File Sharing Movies: Half of All Americans Aware

By Richard Menta 2/25/05

I guess the title of this article is the type that sends chill down the spine of any movie executive, not that it should. If anything, the fact that the box office yet again set a sales record and that DVD sales are skyrocketing should alleviate fears that file sharing movies is as much a threat to the film industry's bottom line as they feel it is.

Maybe this line from the Ipsos-Insight press release will make them feel a little better: "An Estimated 100 million Americans Aware, But Few Downloading "


Richard Menta

According to Ipsos' research, despite this awareness factor only about 4% of total Americans have actually downloaded a movie. Even the coveted 18-24 age group only saw 12% of its population actually admitting they have downloaded a movie.
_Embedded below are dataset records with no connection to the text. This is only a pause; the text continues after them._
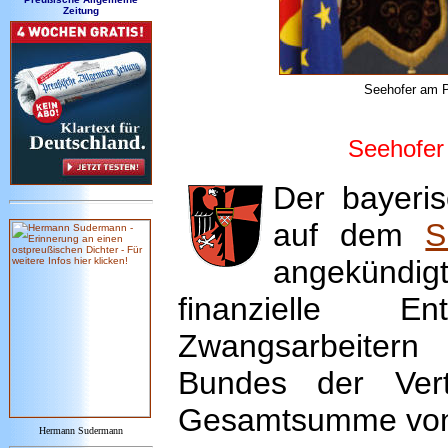
Zeitung
Seehofer am P
Seehofer
Der bayeris
auf dem
S
angekündig
finanzielle E
Zwangsarbeitern 
Bundes der Vert
Gesamtsumme von 
Hermann Sudermann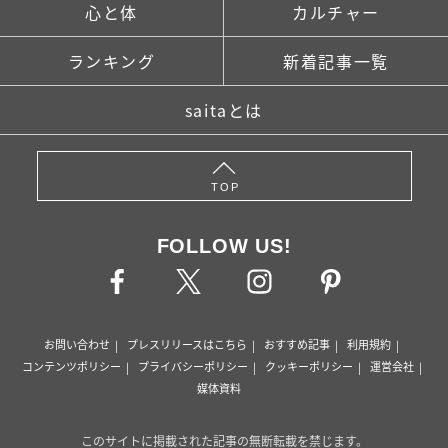
心と体
カルチャー
ランキング
新着記事一覧
saitaとは
TOP
FOLLOW US!
お問い合わせ
プレスリリースはこちら
おすすめ記事
利用規約
コンテンツポリシー
プライバシーポリシー
クッキーポリシー
運営会社
媒体資料
このサイトに掲載された記事の無断転載を禁じます。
Now this brings up a good point, are these individuals who are polled giving an honest response? I suspect they are because of the nature of downloading movies - it usually takes so long you can drive to the video store, rent the same flick for $2.50, view it and return it before the download is complete. The film industry has a tiered pricing model that ranges from $9.00 a person per view to rentals to eventually free TV. There are a lot more pricing options than offered by the record industry.

But with the Movie industry jumping on the "Sue Your Customer" campaign, started by the same record industry to minimal effect, it might just be safer for the average consumer to fib a little when that marketing person accosts you in the mall with their clipboard.

Another finding from the study shows that with regards to movie downloading it is primarly practiced by males under 35. Compare this with the record industry where file traders make up all ages and sexes. Of course, file sharing of tunes was once the bastion of younger males. Matt Kleinschmit, Vice President with Ipsos-Insight’s Technology & Communications opined on this.

“With the music industry struggling in the past few years to define and integrate the role of digital acquisition methods into the existing marketplace, it appears that the motion picture industry is presented with a unique opportunity to learn from the evolution of that category. Specifically, the profile of ‘first’ movie downloaders reflect, in many ways, what we saw in the early days of music downloading—that is, they are younger, male, and those seeking technological methods of primarily free acquisition. It will be interesting to monitor how this develops over time, to see if online acquisition of movies mimics what we have seen in the digital music category, where fee-based downloaders have skewed to an older and more gender balanced profile.”

The question I have is will the film industry take excerpts of this research to use as a club against file sharing, or will they seek business opportunity from it?

If they learned anything from the record industry it should be the later. Unfortunately, their acceptance of the record industry's Sue 'em All campaign suggests that the post Jack Valenti MPAA has no such vision.